To demonstrate the thermal energy transportation, we first investigate the thermomechanical noise spectral properties. Figure 2a, b illuminate the noise spectra of membranes in the weak and strong coupling regimes, respectively. The critical point that separates the strong and weak coupling regimes is $${\mathrm{{\Lambda}}}^2 - \frac{{( {\gamma _1 - \gamma _2} )^2}}{{16}} = 0$$. Notably, the mechanical spectrum shows two peaks in the strong coupling regime, and the resonant frequencies are given by the eigenvalues of the effective Hamiltonian, i.e., ω+ = ω0 and ω = ω0 + 2Ʌ, which is called the normal mode splitting. This splitting is caused by the strong phonon-phonon interaction, and it has a different mechanism with the previous observations where one cavity mode and one mechanical mode interact42,43. The frequency shifts of normal modes as a function of the intracavity photon number are plotted in Fig. 2c. Due to the effective spring constant is negative and the eigenfrequencies of membranes are also modified by the optomechanical coupling, the frequency of the breathing mode is fixed and the frequency of the center-of-mass mode reduces as the cavity photon number increases, as shown in Fig. 2c. By integrating the noise power spectra, one can obtain the effective temperatures of membranes. The root mean square vibrational amplitude of membrane $$\sqrt {k_BT/m\omega _0^2}$$ at room temperature is utilized to calibrate the effective temperature (see Supplementary Note 4). Please note that the effective temperature is defined by the motion of mechanical oscillator, instead of the motions of atoms which constitute the membrane. When the optomechanical coupling is turned on, the heat energy is transferred from the high temperature membrane to the low temperature membrane. The effective temperatures in steady states are shown in Fig. 2d. When the coupling is weak, the temperature difference between two membranes is large. The temperatures are close to their respective reservoirs’ temperatures in equilibrium. As the cavity photon number increases, the temperatures of membranes tend to be equal, which implicates that the thermal energy has been redistributed in the two membranes under the optomechanical coupling.

### Instant heat flux

To fully characterize the process of heat transfer, we investigate the heat flux in the nonequilibrium steady-state. The instant heat flux from membrane 1 to 2 is $$j_\tau = - \mathop {{\lim }}\nolimits_{t_0 \to \infty } \frac{{2m}}{\tau }(\omega _0{\mathrm{{\Lambda}}} + {\mathrm{{\Lambda}}}^2){\int}_{t_0}^{t_0 + \tau } {u_1} \dot u_2dt$$, where u1,2 is the membrane motion, and τ is the integration time44,45. Since the integration time of the measurements (typical on the order of 100 μs) is much smaller than the damping rates of membranes, then the heat flux directly obtained from the data of lock-in amplifier can be viewed as the instant heat flux. The time evolution of instant heat flux in the strong coupling regime is plotted in Fig. 3a. Remarkably, the instant heat flux oscillates back and forth between the membranes in the nonequilibrium steady-state with strong coupling (see the inset of Fig. 3a for clarity), which is not previously observed in the thermalization and in contrast with the observations in the macroscopic world. By performing Fourier transformation on the heat flux trace, the oscillation frequency as a function of cavity photon number is presented in Fig. 3b, which is coincident with the twice of the effective coupling strength between membranes. Such oscillations disappear as the coupling strength is smaller than the critical point. The inset of Fig. 3b illuminates such a transition near the critical point.

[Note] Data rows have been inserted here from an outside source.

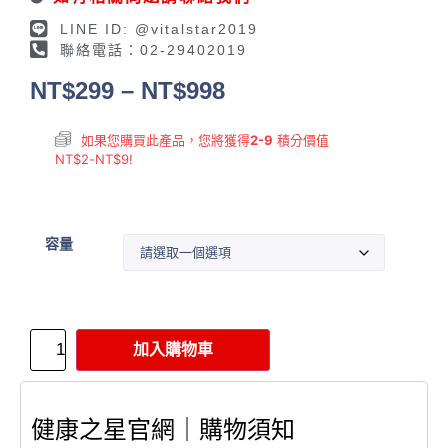
LINE ID: @vitalstar2019
聯絡電話：02-29402019
NT$
299
–
NT$
998
如果您購買此產品，您將獲得
2-9
積分價值
NT$
2
-
NT$
9
!
容量
加入購物車
健康之星官網｜購物須知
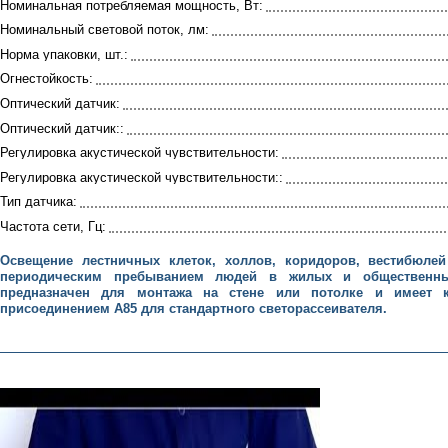
Номинальная потребляемая мощность, Вт:
Номинальный световой поток, лм:
Норма упаковки, шт.:
Огнестойкость:
Оптический датчик:
Оптический датчик::
Регулировка акустической чувствительности:
Регулировка акустической чувствительности::
Тип датчика:
Частота сети, Гц:
Освещение лестничных клеток, холлов, коридоров, вестибюле
периодическим пребыванием людей в жилых и общественны
предназначен для монтажа на стене или потолке и имеет 
присоединением А85 для стандартного светорассеивателя.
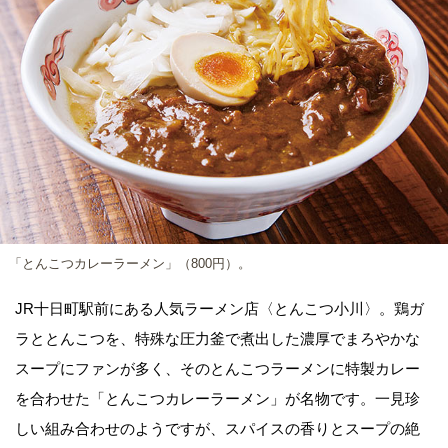
「とんこつカレーラーメン」（800円）。
JR十日町駅前にある人気ラーメン店〈とんこつ小川〉。鶏ガ
ラととんこつを、特殊な圧力釜で煮出した濃厚でまろやかな
スープにファンが多く、そのとんこつラーメンに特製カレー
を合わせた「とんこつカレーラーメン」が名物です。一見珍
しい組み合わせのようですが、スパイスの香りとスープの絶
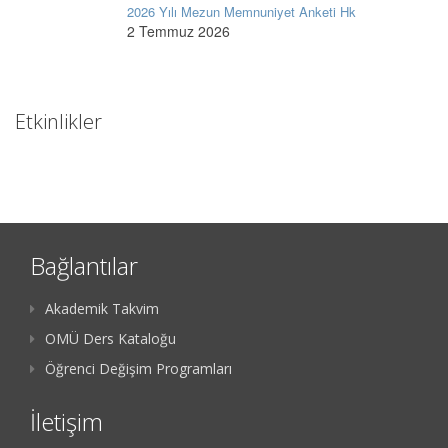
2026 Yılı Mezun Memnuniyet Anketi Hk
2 Temmuz 2026
Etkinlikler
Bağlantılar
Akademik Takvim
OMÜ Ders Kataloğu
Öğrenci Değişim Programları
İletişim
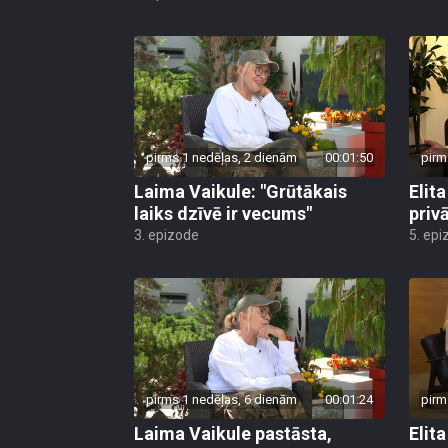
pirms 1 nedēļas, 2 dienām
00:01:50
pirm
Laima Vaikule: "Grūtākais
Elit
laiks dzīvē ir vecums"
priv
3. epizode
5. epi
pirms 1 nedēļas, 6 dienām
00:01:24
pirm
Laima Vaikule pastāsta,
Elit
kāpēc sauc sevi par mammas
daža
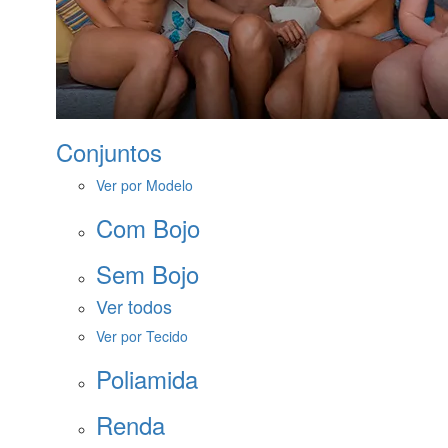
Conjuntos
Ver por Modelo
Com Bojo
Sem Bojo
Ver todos
Ver por Tecido
Poliamida
Renda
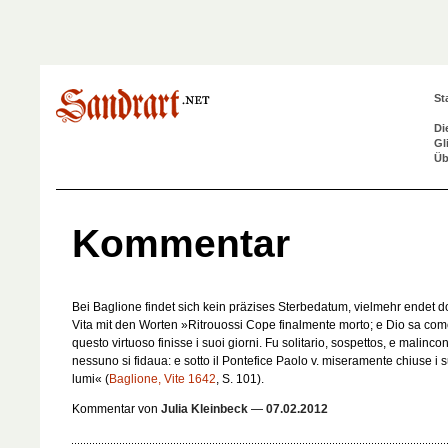
St
Di
Gl
Üb
Kommentar
Bei Baglione findet sich kein präzises Sterbedatum, vielmehr endet do
Vita mit den Worten »Ritrouossi Cope finalmente morto; e Dio sa co
questo virtuoso finisse i suoi giorni. Fu solitario, sospettos, e malinconi
nessuno si fidaua: e sotto il Pontefice Paolo v. miseramente chiuse i 
lumi« (
Baglione, Vite 1642
, S. 101).
Kommentar von
Julia Kleinbeck
—
07.02.2012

The probability density functions for various integration time are plotted in Fig. 3d. Although the instant heat flux traces exhibit completely different behaviors in the strong coupling regime, the probability density functions have exponential tails and positive mean values, which is consistent with the observations in overdamped systems4. Based on the probability density function, a symmetry function can be defined as the logarithm of the ratio of the probability finding a positive heat flux with respect to the corresponding negative one, i.e., ln[P(j)/P(−j)]40. The symmetry function at different coupling strengths is shown in Fig. 3c, which has a linear dependence on the instant current value j. The green dots and brown squares are the experimental data corresponding to the cases when the cavity photon numbers are 5 × 108 and 109, respectively. A larger optomechanical coupling strength leads to a smaller slope of the symmetry function, and indicates a more symmetric probability density function, which depends on the difference of the effective temperatures of membranes.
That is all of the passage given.